Content-based information retrieval systems are known in which a query item such as an image or text document is presented and the system automatically analyses the content of the query item. This content analysis is then used by the information retrieval system to find other items from a database which have similar content. This type of search is sometimes referred to as “similar item” search because an example item is presented as the query. In contrast, keyword search for example, involves keywords being presented as the query to find items such as documents. There is an ongoing need to improve the performance of such content-based information retrieval systems. For example, to improve the relevance of retrieved items, to improve the speed of operation and to provide generality in the results, that is, to retrieve items that are generally similar to the query item rather than being almost identical to it or having some identical features.
As information is to be retrieved from ever larger databases of items, for example, for web-scale retrieval, the need for fast, efficient and good quality information retrieval systems grows.

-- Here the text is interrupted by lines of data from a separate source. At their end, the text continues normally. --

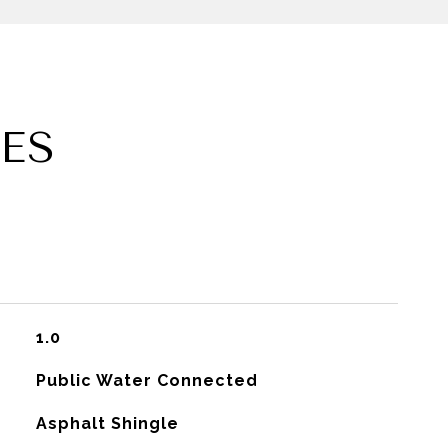
ES
1.0
Public Water Connected
Asphalt Shingle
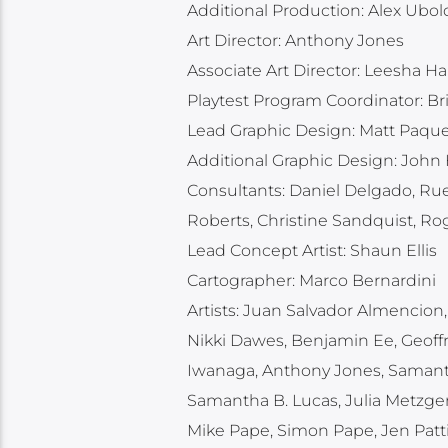
Additional Production: Alex Ubol
Art Director: Anthony Jones
Associate Art Director: Leesha H
Playtest Program Coordinator: Br
Lead Graphic Design: Matt Paque
Additional Graphic Design: John
Consultants: Daniel Delgado, Ru
Roberts, Christine Sandquist, 
Lead Concept Artist: Shaun Ellis
Cartographer: Marco Bernardini
Artists: Juan Salvador Almencion, 
Nikki Dawes, Benjamin Ee, Geoffr
Iwanaga, Anthony Jones, Samantha
Samantha B. Lucas, Julia Metzger
Mike Pape, Simon Pape, Jen Patt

A typical example of similar-item search is in the field of content-based image retrieval. This type of search has traditionally been approached as a text-retrieval problem by mapping image features into integer numbers (known as visual words) representing clusters in feature space. The mapping is defined by a dictionary specifying the feature clusters. Each image is then represented as a histogram of visual words. A pre-filtering process is used to find a small set of images having histograms likely to be similar to the histogram of the query image. Existing approaches take the list of visual words in the query image and run a search on a database to retrieve images containing any of the visual words from the query image. The retrieved images form a filter set which is then provided to a ranking system to further refine the search results. However, typical previous pre-filtering methods have retrieved over 40% of the images in the database and thus yield filter sets which are too large for web-scale retrieval. Furthermore, these previous approaches have typically used very large dictionaries of visual words which generalize poorly for measuring similarity of general object classes as opposed to specific object instances. Also where large dictionaries are used the resulting filter sets are often unsuitable for many types of ranking functions.
The embodiments described herein are not limited to implementations which solve any or all of the disadvantages of known content-based information retrieval systems.